De pé, frente para a câmara e junto a uma mesa onde estão quase todos os pratos do menu, Bertílio Gomes vai explicando como chegou a cada uma das propostas. A ideia, começa por dizer, é comer à mão, como se comeria naquele tempo. O desafio foi não perdes as bases históricas. “Penso que a Última Ceia foi principalmente um momento de encontro e de partilha onde o que se comeu foi secundário. Pensa-se que é muito provável que Jesus Cristo e os restantes apóstolos tivessem uma alimentação mais à base de elementos vegetais, sendo esta celebração da Semana Santa, assinalada pela abstinência de carne, por ser considerada uma luxúria e um alimento impuro para o corpo”, refere. Por isso, o menu é feito à base de vegetais.
Uma tendência que está de volta, numa altura em que cada vez mais pessoas estão a mudar a sua dieta e a dar prioridade a alimentos como os legumes e as leguminosas. Assim, as cinco propostas — que podem ser acompanhadas por um vinho de talha — começam com um Tártaro de beterraba com grão e ervas amargas. O chef evoca a saída de Moisés e dos hebreus do Egipto, a sua travessia do deserto e as ervas amargas que foram ingerindo para sobreviver. Na sua proposta estas são agrião, chicória e dente de leão. O grão também fazia parte da dieta, era feito pão de grão que à semelhança do pão ázimo — aqui a sugestão é que o pão ázimo acompanhe toda a refeição — não era fermentado.
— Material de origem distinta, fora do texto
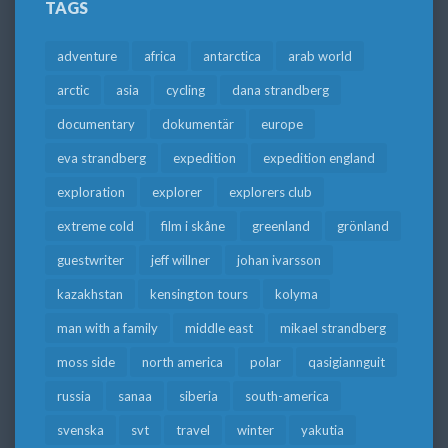
TAGS
adventure
africa
antarctica
arab world
arctic
asia
cycling
dana strandberg
documentary
dokumentär
europe
eva strandberg
expedition
expedition england
exploration
explorer
explorers club
extreme cold
film i skåne
greenland
grönland
guestwriter
jeff willner
johan ivarsson
kazakhstan
kensington tours
kolyma
man with a family
middle east
mikael strandberg
moss side
north america
polar
qasigiannguit
russia
sanaa
siberia
south-america
svenska
svt
travel
winter
yakutia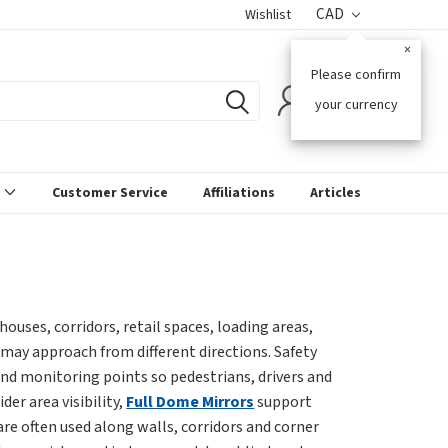
CAD
Wishlist
×
Please confirm
0
your currency
s
Customer Service
Affiliations
Articles
ouses, corridors, retail spaces, loading areas,
may approach from different directions. Safety
s and monitoring points so pedestrians, drivers and
er area visibility,
Full Dome Mirrors
support
are often used along walls, corridors and corner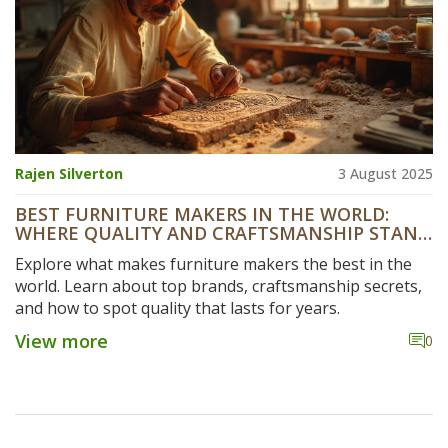
Rajen Silverton
3 August 2025
BEST FURNITURE MAKERS IN THE WORLD:
WHERE QUALITY AND CRAFTSMANSHIP STAND
OUT
Explore what makes furniture makers the best in the
world. Learn about top brands, craftsmanship secrets,
and how to spot quality that lasts for years.
View more
0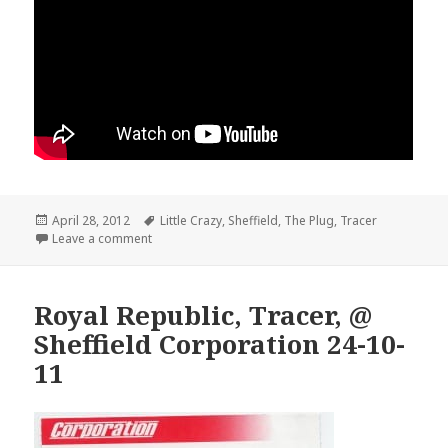
Posted
April 28, 2012
Tags
Little Crazy
,
Sheffield
,
The Plug
,
Tracer
on
Leave a comment
Royal Republic, Tracer, @
Sheffield Corporation 24-10-
11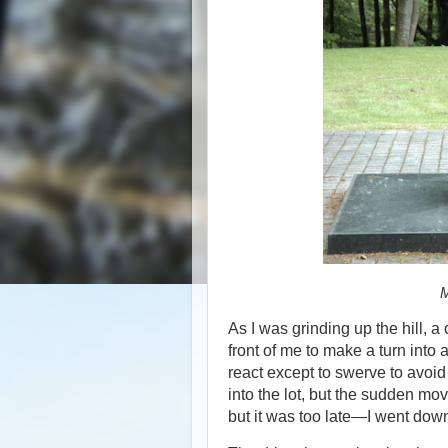
M
As I was grinding up the hill, 
front of me to make a turn into 
react except to swerve to avoid 
into the lot, but the sudden mov
but it was too late—I went dow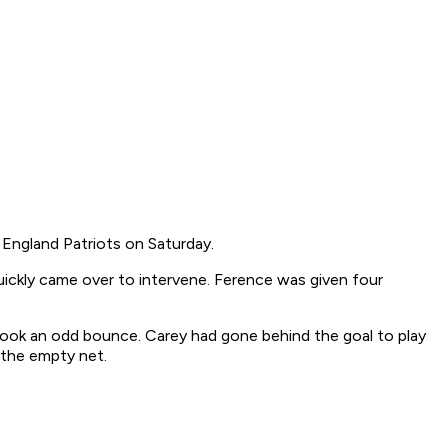
England Patriots on Saturday.
ickly came over to intervene. Ference was given four
took an odd bounce. Carey had gone behind the goal to play
o the empty net.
Segue-se um prato de Lentilhas com queijo de cabra, tomate confit e couve kale. Também se fala de lentilhas na Bíblia, refere o chef. Já a cabra era um dos animais que o povo hebreu podia comer, era um povo de pastores, Jesus usa-os em algumas das suas parábolas.
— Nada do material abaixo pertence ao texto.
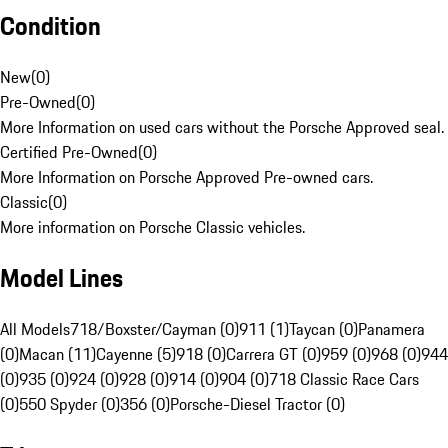
Condition
New
(
0
)
Pre-Owned
(
0
)
More Information on used cars without the Porsche Approved seal.
Certified Pre-Owned
(
0
)
More Information on Porsche Approved Pre-owned cars.
Classic
(
0
)
More information on Porsche Classic vehicles.
Model Lines
All Models
718/Boxster/Cayman (0)
911 (1)
Taycan (0)
Panamera
(0)
Macan (11)
Cayenne (5)
918 (0)
Carrera GT (0)
959 (0)
968 (0)
944
(0)
935 (0)
924 (0)
928 (0)
914 (0)
904 (0)
718 Classic Race Cars
(0)
550 Spyder (0)
356 (0)
Porsche-Diesel Tractor (0)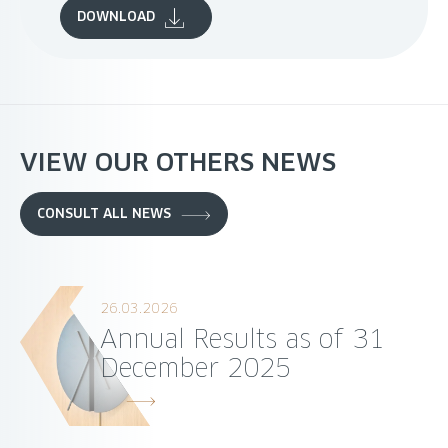
DOWNLOAD
VIEW OUR OTHERS NEWS
CONSULT ALL NEWS
26.03.2026
Annual Results as of 31
December 2025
Depois, é tempo de provar Favas e trigo em pétalas de cebola assada. Bertílio Gomes volta a citar a Bíblia para justificar a escolha do trigo e das favas, alimentos que também fazem parte da gastronomia portuguesa, sublinha.
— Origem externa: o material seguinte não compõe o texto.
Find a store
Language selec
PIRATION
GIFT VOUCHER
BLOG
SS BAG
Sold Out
A quarto sugestão é uma Morcela Vegetal, um prato que faz parte do menu do restaurante e que consiste numa salada de cenouras assadas, temperada com cominhos — uma especiaria muito utilizada no Médio Oriente — e azeitonas, também ela um ingrediente bíblico. Aliás, o azeite faz parte da narrativa e das parábolas de Jesus.
Por fim, há um Tártaro de carapau com figos secos e amêndoas. “O peixe é um dos símbolos do catolicismo, já que alguns dos apóstolos eram pescadores. Este carapau é curado em salmoura, uma técnica de conservação de alimentos já aplicada naquela época”, refere. Quanto à figueira é uma árvore comum quer na Palestina, quer em Portugal, sobretudo no sul. “Existe uma grande afinidade da minha cozinha com este produto, visto que tenho muitas influências do Algarve”, justifica.
Depois de mostrados todos os pratos, a mesa é limpa e Bertílio Gomes prepara um Sorvete de vinho tinto com especiarias e frutos vermelhos com rabanada de folar da Páscoa. Pegando num jarro de vinho com especiarias, o chef mistura-o com azoto que rapidamente transforma o vinho — símbolo da eucaristia, juntamente com o pão — em sorvete.
“Estou completamente convicta de que o chef Bertílio Gomes trouxe a este projecto uma abordagem muito interessante, original e surpreendente, com uma confecção imaculada, cheia de sabores, combinando a tradição e a história, sem desrespeitar a sua ligação à terra e ao sul de Portugal, mas também assente na actualidade”, declara Carolina Godayol, directora-geral do The History Channel Ibéria, a partir de Espanha, agradecendo ao cozinheiro a sua participação.
Bertílio Gomes junta-se assim à lista de chefs que já participaram em edições anteriores. A saber: Miguel Laffan e João Alves, em 2014; Kiko Martins, Pedro Almeida, Miguel de Castro e Silva, em 2015; Henrique Sá Pessoa, em 2016; Vítor Sobral, em 2017; Diogo Noronha, em 2018; Rui Paula, em 2019; e Nuno Bergonse, o ano passado.
O PÚBLICO experimentou o menu de A Última Ceia a convite do canal História.